For each line of the data below, copy it if it holds the word "size".

The records Block Start

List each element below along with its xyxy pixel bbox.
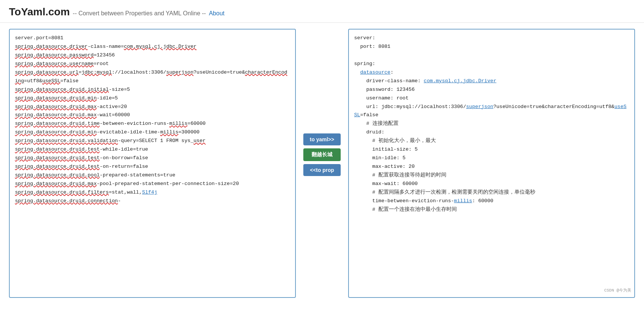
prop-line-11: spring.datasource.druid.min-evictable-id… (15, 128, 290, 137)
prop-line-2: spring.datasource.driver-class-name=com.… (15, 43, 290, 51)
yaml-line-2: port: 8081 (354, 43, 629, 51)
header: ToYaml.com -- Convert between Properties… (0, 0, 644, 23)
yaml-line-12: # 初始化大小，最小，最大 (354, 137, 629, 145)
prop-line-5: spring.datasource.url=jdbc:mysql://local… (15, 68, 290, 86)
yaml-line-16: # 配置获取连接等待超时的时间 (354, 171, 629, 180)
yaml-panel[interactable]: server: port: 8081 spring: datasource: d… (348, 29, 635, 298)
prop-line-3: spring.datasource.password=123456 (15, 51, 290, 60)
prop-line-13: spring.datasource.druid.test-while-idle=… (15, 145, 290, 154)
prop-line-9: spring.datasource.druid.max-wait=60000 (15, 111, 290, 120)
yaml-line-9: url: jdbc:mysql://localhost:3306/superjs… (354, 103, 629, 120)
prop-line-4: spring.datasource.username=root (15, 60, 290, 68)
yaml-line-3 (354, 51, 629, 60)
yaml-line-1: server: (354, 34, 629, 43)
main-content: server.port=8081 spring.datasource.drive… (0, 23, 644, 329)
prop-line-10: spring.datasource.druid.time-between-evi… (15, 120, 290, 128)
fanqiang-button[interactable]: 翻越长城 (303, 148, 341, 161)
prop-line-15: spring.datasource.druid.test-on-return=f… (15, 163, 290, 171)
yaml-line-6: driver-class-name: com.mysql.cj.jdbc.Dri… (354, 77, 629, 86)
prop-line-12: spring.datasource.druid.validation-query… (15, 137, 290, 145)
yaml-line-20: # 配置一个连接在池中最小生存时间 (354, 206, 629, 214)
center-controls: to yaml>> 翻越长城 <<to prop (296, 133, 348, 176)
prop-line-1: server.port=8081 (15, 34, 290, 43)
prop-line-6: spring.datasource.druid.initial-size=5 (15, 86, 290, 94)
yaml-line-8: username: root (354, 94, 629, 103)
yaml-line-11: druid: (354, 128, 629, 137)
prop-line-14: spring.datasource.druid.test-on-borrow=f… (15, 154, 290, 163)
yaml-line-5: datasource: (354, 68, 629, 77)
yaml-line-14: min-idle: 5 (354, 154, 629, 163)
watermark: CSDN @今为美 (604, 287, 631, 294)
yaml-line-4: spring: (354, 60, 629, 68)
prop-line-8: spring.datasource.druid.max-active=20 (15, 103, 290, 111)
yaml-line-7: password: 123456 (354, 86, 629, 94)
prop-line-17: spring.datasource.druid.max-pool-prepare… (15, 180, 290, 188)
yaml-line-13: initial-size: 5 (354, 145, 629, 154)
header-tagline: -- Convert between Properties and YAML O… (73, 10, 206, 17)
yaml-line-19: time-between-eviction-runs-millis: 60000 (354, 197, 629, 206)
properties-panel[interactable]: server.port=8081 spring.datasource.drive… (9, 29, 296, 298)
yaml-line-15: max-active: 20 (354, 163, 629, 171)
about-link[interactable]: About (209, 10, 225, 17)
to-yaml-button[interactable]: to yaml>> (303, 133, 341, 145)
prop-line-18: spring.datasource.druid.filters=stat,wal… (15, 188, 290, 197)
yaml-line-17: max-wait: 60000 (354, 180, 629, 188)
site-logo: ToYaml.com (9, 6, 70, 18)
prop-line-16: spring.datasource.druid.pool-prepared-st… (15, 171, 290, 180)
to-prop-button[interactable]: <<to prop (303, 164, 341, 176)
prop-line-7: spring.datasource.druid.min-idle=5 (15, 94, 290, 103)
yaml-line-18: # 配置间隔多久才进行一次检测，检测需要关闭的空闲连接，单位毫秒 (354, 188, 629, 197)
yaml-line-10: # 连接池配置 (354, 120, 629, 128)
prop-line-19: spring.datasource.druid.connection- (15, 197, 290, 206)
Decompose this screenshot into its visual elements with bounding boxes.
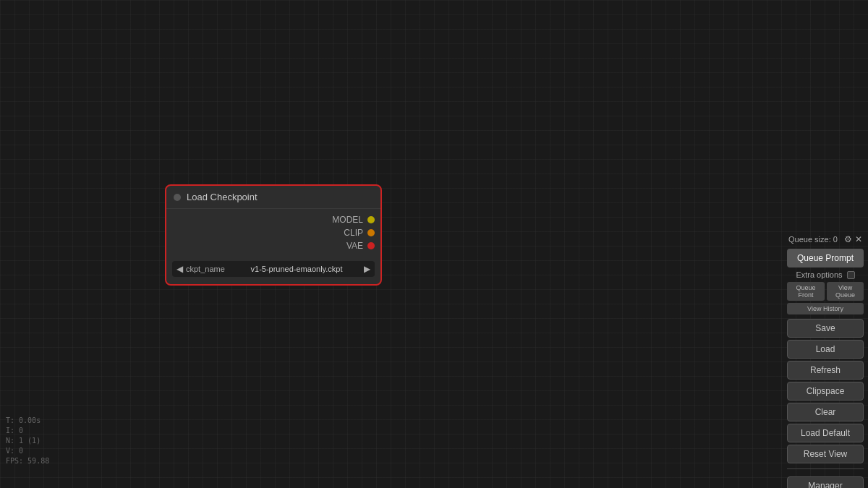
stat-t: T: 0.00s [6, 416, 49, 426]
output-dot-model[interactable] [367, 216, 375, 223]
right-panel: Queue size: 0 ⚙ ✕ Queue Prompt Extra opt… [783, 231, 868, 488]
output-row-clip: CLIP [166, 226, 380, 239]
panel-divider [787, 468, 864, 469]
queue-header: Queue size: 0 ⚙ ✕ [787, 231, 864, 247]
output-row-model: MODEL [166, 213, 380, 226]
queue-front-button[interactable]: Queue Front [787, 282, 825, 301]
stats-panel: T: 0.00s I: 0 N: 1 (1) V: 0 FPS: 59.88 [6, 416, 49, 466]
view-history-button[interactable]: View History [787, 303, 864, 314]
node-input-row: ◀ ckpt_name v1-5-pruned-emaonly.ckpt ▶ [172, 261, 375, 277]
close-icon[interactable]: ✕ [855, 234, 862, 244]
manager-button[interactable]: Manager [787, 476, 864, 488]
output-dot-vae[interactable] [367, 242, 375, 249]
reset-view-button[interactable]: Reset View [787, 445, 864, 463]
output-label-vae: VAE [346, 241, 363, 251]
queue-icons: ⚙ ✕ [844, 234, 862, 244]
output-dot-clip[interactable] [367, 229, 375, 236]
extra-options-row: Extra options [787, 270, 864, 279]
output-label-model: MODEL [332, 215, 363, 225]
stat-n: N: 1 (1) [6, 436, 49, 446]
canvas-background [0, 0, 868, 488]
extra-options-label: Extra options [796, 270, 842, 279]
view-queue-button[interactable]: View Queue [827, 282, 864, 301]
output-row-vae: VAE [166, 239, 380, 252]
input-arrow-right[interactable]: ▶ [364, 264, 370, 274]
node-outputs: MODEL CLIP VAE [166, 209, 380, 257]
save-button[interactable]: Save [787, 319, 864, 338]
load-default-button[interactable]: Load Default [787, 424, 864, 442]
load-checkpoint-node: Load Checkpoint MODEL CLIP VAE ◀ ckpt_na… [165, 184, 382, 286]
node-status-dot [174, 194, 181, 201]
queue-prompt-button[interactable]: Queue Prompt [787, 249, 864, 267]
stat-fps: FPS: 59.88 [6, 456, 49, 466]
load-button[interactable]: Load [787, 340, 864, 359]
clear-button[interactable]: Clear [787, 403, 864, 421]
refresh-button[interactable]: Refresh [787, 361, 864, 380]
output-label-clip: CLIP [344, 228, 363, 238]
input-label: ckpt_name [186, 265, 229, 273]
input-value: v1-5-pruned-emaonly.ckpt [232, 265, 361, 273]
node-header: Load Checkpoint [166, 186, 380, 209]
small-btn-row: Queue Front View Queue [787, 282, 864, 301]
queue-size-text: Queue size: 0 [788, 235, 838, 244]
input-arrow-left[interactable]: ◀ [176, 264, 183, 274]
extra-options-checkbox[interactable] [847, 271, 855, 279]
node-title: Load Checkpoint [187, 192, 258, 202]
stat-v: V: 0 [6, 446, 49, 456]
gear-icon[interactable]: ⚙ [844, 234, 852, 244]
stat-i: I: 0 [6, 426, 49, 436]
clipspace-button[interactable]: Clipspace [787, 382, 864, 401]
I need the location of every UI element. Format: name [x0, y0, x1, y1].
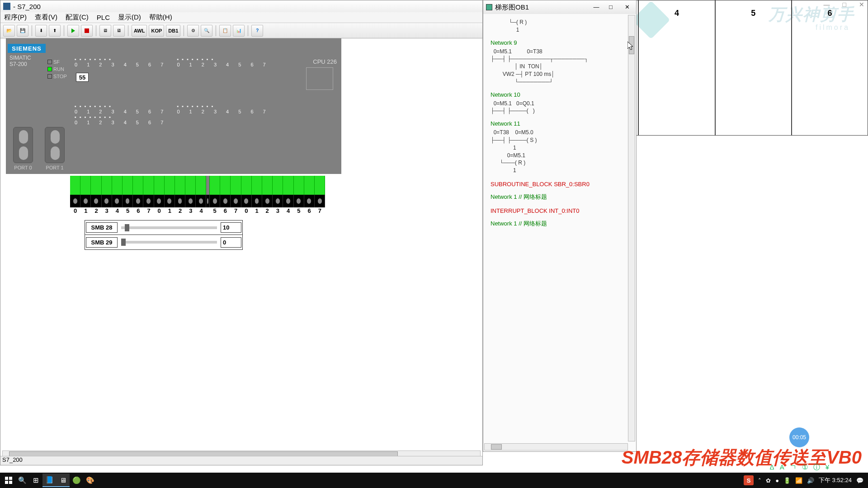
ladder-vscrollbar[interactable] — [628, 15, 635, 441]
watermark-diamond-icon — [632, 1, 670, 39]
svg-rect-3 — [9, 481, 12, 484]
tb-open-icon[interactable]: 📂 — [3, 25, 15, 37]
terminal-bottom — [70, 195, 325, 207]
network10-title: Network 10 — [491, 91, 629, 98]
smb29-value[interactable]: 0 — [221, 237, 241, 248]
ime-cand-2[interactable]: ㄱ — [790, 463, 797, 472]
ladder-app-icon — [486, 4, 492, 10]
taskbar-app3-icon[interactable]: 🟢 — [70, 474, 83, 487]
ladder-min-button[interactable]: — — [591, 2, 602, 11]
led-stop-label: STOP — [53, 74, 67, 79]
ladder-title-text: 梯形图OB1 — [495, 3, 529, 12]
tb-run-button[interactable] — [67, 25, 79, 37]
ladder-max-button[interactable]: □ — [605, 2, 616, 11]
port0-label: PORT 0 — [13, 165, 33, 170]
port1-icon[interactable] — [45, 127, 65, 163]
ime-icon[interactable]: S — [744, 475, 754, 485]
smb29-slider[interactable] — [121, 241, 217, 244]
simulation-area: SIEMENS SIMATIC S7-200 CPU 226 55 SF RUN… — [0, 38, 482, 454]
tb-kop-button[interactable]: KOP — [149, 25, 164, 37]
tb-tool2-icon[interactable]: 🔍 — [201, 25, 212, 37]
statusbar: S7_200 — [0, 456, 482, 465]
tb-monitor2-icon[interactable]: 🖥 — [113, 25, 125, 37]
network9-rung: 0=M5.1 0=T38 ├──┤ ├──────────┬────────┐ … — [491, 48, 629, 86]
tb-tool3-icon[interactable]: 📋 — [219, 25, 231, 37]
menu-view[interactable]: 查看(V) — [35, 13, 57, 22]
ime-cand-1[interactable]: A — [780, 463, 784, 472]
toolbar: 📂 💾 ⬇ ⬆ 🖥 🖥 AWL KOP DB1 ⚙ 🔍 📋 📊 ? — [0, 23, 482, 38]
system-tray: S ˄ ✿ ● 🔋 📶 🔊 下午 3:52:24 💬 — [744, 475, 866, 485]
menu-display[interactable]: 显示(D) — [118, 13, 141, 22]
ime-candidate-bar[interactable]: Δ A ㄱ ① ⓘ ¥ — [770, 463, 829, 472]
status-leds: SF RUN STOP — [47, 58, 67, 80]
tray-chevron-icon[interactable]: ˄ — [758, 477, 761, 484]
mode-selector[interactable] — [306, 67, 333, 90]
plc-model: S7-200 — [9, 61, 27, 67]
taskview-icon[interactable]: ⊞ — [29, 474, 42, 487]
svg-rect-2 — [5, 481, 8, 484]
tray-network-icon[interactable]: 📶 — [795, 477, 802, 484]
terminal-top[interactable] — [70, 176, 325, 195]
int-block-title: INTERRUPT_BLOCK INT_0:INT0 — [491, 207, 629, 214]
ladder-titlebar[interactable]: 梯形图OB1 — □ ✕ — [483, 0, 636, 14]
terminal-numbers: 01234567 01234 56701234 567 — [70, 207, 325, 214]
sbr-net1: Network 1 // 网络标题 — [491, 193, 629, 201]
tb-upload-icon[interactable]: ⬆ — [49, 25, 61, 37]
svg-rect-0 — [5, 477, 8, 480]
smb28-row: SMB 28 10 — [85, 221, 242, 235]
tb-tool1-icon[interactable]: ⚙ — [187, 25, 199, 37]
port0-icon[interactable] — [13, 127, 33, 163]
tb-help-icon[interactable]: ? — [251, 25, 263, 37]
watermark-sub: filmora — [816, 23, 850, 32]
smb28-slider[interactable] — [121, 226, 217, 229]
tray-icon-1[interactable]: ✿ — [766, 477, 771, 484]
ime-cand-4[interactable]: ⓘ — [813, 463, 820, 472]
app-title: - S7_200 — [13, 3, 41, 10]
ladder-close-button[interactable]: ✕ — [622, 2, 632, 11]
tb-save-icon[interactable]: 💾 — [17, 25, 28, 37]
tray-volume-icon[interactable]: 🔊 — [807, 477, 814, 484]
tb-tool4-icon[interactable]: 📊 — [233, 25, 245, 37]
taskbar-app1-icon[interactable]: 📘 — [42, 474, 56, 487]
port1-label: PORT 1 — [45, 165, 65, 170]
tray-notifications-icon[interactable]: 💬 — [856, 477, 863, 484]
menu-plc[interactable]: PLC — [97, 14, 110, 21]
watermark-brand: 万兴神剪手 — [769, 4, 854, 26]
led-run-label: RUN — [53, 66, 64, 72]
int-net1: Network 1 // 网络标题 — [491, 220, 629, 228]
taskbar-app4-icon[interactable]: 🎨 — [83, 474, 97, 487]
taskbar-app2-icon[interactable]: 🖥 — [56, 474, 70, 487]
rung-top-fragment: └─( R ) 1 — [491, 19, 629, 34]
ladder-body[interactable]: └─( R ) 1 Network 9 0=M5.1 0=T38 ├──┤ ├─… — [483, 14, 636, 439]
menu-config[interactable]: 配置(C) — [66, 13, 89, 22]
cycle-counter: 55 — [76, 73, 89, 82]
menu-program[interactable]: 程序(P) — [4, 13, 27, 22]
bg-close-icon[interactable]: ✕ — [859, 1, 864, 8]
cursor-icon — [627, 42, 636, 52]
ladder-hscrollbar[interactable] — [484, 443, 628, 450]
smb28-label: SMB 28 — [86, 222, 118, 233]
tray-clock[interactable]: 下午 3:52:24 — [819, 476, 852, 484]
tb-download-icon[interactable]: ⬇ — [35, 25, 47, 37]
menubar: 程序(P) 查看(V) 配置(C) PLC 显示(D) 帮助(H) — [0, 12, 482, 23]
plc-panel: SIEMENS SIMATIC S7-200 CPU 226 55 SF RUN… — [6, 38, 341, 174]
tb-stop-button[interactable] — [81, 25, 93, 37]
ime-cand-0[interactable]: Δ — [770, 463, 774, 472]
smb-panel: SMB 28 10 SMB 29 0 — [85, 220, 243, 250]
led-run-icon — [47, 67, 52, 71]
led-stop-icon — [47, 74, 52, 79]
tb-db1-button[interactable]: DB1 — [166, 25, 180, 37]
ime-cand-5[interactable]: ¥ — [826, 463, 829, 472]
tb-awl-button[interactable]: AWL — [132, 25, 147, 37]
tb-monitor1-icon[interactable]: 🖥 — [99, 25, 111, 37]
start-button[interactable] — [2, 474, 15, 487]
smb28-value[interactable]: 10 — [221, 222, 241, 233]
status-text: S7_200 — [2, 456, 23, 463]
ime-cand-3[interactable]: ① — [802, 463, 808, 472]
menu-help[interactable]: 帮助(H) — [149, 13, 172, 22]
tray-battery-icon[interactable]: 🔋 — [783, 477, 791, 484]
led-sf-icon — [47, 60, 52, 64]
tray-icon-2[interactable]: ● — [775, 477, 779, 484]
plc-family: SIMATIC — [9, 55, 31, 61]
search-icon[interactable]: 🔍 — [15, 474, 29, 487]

The records Block End
The records Block Start

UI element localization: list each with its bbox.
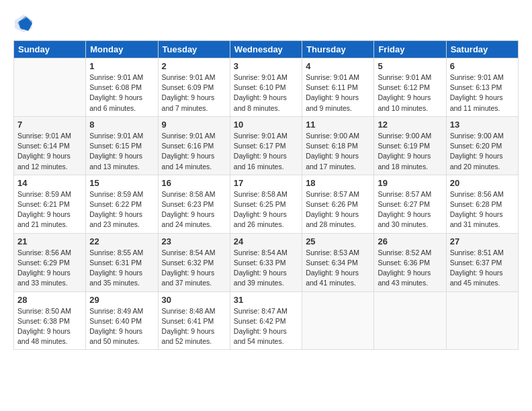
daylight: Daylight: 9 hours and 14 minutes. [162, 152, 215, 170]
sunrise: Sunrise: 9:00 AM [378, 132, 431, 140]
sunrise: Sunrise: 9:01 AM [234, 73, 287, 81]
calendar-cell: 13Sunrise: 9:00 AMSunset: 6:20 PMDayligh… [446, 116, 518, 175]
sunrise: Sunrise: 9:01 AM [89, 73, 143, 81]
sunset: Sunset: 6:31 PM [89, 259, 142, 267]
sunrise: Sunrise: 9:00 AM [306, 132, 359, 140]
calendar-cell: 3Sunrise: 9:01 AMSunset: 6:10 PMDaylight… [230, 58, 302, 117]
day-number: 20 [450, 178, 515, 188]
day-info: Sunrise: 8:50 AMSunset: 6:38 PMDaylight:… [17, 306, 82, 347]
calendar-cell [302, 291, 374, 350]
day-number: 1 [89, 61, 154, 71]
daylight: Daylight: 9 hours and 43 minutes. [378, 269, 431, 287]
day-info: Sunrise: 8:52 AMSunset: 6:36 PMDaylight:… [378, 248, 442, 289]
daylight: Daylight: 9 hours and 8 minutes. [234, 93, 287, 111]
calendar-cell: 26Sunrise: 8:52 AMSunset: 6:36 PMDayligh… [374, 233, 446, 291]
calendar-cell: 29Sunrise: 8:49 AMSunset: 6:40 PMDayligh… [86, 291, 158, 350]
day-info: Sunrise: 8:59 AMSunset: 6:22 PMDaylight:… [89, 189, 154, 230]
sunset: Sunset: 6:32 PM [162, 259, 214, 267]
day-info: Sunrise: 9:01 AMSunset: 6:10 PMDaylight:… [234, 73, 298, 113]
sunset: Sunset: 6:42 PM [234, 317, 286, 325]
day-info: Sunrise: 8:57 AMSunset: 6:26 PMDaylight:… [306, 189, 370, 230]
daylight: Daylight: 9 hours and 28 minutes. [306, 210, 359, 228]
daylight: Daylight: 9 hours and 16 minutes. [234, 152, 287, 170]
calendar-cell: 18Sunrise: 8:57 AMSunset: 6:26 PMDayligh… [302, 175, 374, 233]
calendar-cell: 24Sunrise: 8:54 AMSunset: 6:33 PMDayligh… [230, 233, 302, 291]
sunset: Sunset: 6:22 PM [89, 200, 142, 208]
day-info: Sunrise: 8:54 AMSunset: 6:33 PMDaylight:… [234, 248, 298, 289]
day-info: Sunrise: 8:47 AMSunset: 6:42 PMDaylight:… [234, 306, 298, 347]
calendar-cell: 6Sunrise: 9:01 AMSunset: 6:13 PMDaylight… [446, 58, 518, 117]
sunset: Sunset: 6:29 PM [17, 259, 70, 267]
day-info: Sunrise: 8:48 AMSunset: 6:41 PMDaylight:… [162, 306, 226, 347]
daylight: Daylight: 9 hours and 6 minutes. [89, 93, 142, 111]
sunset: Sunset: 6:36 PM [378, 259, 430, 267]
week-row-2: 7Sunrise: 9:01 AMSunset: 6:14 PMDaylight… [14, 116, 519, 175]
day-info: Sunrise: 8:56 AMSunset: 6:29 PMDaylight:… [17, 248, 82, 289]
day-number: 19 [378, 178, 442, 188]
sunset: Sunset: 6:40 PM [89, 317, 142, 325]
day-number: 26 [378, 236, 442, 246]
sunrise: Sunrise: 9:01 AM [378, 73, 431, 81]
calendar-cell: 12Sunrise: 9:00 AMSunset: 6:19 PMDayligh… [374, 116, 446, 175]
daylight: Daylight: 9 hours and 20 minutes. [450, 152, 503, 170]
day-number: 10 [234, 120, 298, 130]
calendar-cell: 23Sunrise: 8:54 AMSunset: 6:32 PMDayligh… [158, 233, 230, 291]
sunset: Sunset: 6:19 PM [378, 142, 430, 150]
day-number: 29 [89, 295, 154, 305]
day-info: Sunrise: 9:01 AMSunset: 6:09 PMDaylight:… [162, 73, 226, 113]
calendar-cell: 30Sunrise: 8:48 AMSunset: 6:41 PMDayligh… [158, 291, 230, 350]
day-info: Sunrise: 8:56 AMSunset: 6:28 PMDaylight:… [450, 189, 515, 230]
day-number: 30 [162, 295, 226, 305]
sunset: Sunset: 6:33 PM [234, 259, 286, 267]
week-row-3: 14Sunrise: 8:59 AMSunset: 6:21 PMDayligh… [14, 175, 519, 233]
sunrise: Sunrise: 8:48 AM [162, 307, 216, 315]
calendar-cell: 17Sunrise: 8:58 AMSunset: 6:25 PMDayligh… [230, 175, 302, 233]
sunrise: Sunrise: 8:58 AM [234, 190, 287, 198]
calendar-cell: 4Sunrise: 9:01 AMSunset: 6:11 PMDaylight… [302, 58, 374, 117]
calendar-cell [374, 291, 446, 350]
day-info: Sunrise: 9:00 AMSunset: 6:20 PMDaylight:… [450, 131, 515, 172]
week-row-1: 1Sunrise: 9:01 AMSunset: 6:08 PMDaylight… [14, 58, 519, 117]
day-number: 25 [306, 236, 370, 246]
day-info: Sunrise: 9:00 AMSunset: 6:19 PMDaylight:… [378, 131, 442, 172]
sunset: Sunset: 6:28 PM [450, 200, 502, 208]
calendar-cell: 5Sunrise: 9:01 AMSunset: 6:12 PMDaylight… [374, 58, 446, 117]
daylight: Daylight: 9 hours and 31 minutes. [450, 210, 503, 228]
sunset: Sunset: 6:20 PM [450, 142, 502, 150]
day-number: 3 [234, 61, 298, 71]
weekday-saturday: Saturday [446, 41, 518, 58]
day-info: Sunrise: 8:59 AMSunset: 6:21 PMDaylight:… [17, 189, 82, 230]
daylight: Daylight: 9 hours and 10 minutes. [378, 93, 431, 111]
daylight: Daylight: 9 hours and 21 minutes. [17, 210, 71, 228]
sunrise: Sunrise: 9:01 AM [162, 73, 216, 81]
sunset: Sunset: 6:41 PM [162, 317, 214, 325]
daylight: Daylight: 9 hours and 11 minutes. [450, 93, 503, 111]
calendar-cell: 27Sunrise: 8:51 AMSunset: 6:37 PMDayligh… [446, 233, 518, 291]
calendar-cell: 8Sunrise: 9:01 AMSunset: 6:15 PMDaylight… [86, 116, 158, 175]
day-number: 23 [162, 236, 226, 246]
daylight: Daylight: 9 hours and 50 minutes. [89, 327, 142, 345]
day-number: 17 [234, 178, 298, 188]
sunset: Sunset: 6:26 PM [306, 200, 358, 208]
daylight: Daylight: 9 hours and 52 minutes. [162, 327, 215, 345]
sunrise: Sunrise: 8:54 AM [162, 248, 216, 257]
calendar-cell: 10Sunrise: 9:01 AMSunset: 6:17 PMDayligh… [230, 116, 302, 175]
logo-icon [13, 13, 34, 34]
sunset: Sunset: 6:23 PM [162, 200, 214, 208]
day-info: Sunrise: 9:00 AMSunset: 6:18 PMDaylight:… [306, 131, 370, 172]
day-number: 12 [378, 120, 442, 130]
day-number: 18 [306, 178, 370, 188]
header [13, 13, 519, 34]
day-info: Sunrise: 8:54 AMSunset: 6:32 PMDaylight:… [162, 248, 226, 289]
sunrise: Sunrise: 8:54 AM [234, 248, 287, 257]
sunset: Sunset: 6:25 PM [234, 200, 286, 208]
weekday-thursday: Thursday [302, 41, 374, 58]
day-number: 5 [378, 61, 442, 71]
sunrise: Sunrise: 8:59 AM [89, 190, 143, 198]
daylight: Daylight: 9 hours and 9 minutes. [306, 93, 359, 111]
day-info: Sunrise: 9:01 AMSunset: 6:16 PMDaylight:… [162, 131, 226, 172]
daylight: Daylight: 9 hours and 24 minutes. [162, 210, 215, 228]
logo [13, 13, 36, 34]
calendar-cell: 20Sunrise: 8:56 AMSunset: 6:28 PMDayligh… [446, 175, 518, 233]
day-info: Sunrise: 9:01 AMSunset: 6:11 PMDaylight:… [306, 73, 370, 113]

The records Block End

Expected answer ::
prop-line-6: spring.datasource.druid.initial-size=5 (15, 86, 290, 94)
yaml-line-13: initial-size: 5 (354, 145, 629, 154)
right-panel: Queue size: 0 ⚙ ✕ Queue Prompt Extra opt… [783, 231, 868, 488]
queue-header: Queue size: 0 ⚙ ✕ [787, 231, 864, 247]
queue-size-text: Queue size: 0 [788, 235, 838, 244]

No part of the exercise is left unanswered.